Exercise requirements:
The answer must be the lines from the one that holds "ブランド名が商標登録できるかについての" through the final line of the data, copied exactly, with no pictures.

Saved data entries:
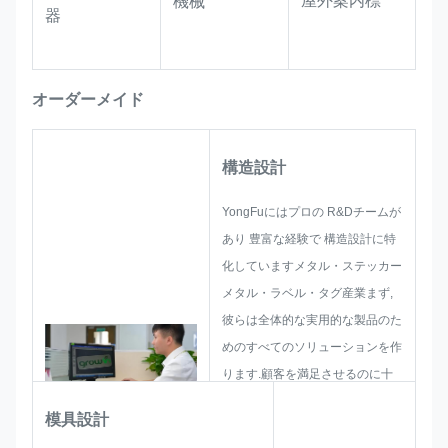
屋外案内標
機械
器
ーダーメイドの丸いドームステッカー
で 忘れられないブランド商品を作りま
す防水構造は,あなたのプロモーション
オーダーメイド
アイテムを保証します 輸送を通して魅
力的なまま日常用品として
構造設計
YongFuにはプロの R&Dチームが
あり 豊富な経験で 構造設計に特
化していますメタル・ステッカー
メタル・ラベル・タグ産業まず,
彼らは全体的な実用的な製品のた
めのすべてのソリューションを作
ります.顧客を満足させるのに十
分であることを確認するためにス
模具設計
ケッチを配置.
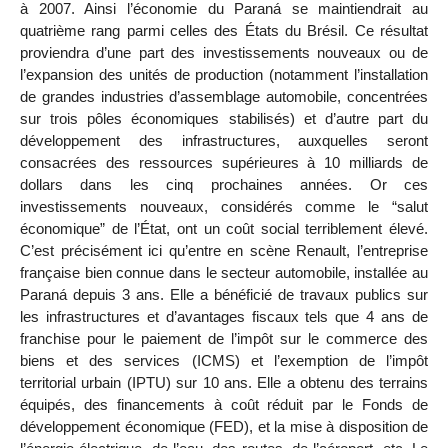
à 2007. Ainsi l’économie du Paraná se maintiendrait au
quatrième rang parmi celles des États du Brésil. Ce résultat
proviendra d’une part des investissements nouveaux ou de
l’expansion des unités de production (notamment l’installation
de grandes industries d’assemblage automobile, concentrées
sur trois pôles économiques stabilisés) et d’autre part du
développement des infrastructures, auxquelles seront
consacrées des ressources supérieures à 10 milliards de
dollars dans les cinq prochaines années. Or ces
investissements nouveaux, considérés comme le “salut
économique” de l’État, ont un coût social terriblement élevé.
C’est précisément ici qu’entre en scène Renault, l’entreprise
française bien connue dans le secteur automobile, installée au
Paraná depuis 3 ans. Elle a bénéficié de travaux publics sur
les infrastructures et d’avantages fiscaux tels que 4 ans de
franchise pour le paiement de l’impôt sur le commerce des
biens et des services (ICMS) et l’exemption de l’impôt
territorial urbain (IPTU) sur 10 ans. Elle a obtenu des terrains
équipés, des financements à coût réduit par le Fonds de
développement économique (FED), et la mise à disposition de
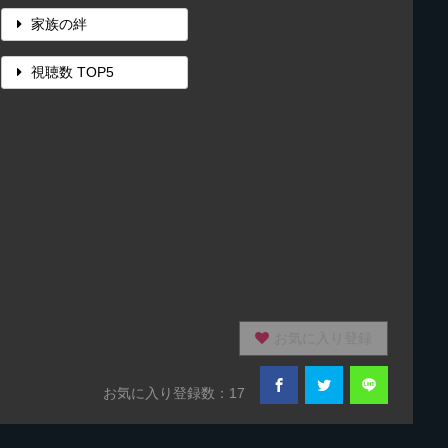
家族の絆
視聴数 TOP5
お気に入り登録
お気に入り登録数：17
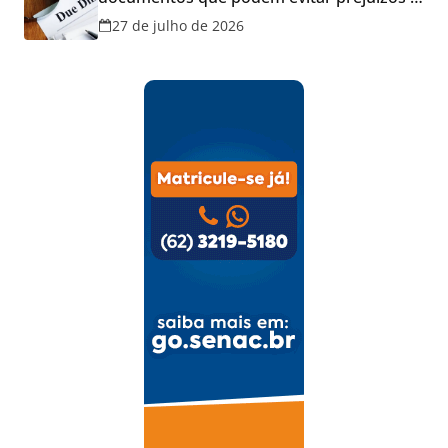
disputas na justiça
27 de julho de 2026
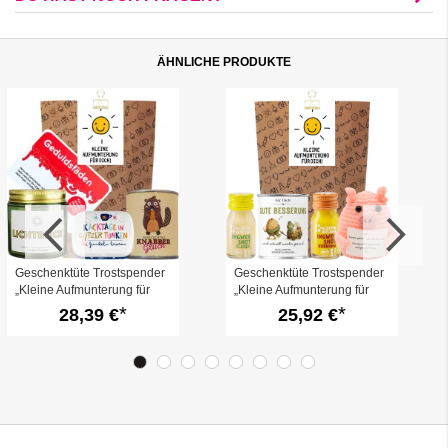
ÄHNLICHE PRODUKTE
Geschenktüte Trostspender
Geschenktüte Trostspender
„Kleine Aufmunterung für
„Kleine Aufmunterung für
dich“ (Set 30)
dich“ (Set 29)
28,39 €
25,92 €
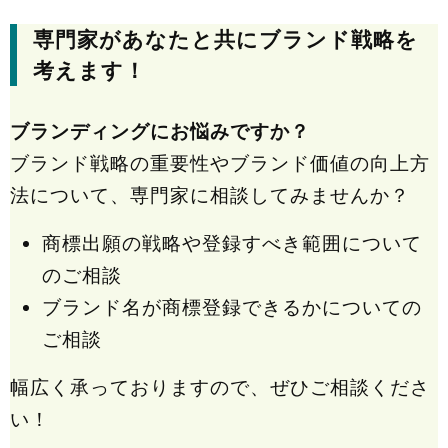
専門家があなたと共にブランド戦略を
考えます！
ブランディングにお悩みですか？
ブランド戦略の重要性やブランド価値の向上方
法について、専門家に相談してみませんか？
商標出願の戦略や登録すべき範囲について
のご相談
ブランド名が商標登録できるかについての
ご相談
幅広く承っておりますので、ぜひご相談くださ
い！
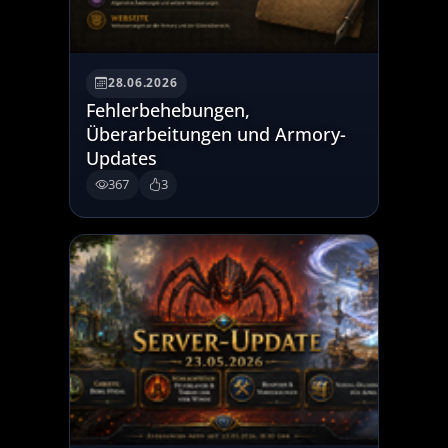
28.06.2026
Fehlerbehebungen,
Überarbeitungen und Armory-
Updates
367
3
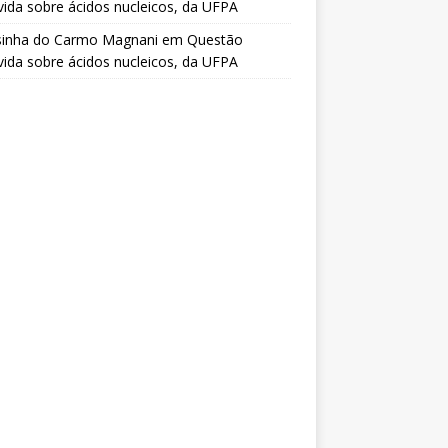
vida sobre ácidos nucleicos, da UFPA
sinha do Carmo Magnani
em
Questão
vida sobre ácidos nucleicos, da UFPA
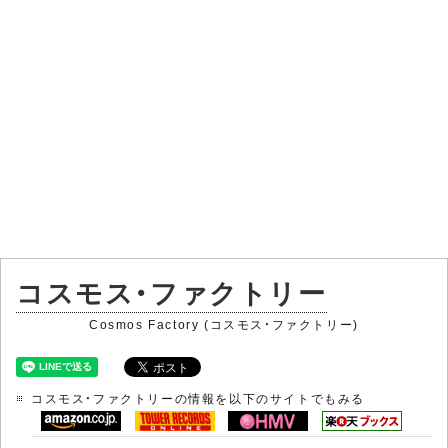
コスモス・ファクトリー
Cosmos Factory (コスモス・ファクトリー)
コスモス・ファクトリーの情報を以下のサイトでもみる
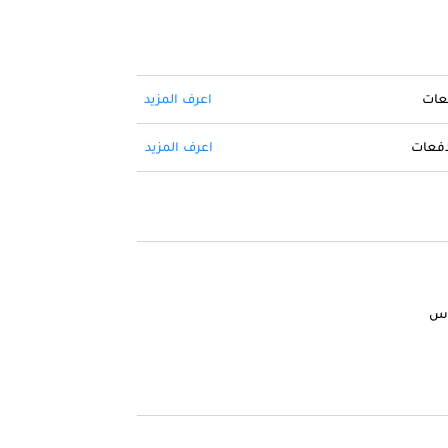
فعات
اعرف المزيد
 دفعات
اعرف المزيد
وس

Answer to this problem:
ブランド名が商標登録できるかについての
ご相談
幅広く承っておりますので、ぜひご相談くださ
い！
28.06.2026
Fehlerbehebungen,
Überarbeitungen und Armory-
Updates
367
3
vida sobre ácidos nucleicos, da UFPA
sinha do Carmo Magnani
em
Questão
vida sobre ácidos nucleicos, da UFPA
コスモス・ファクトリー
Cosmos Factory (コスモス・ファクトリー)
コスモス・ファクトリーの情報を以下のサイトでもみる
فعات
اعرف المزيد
 دفعات
اعرف المزيد
وس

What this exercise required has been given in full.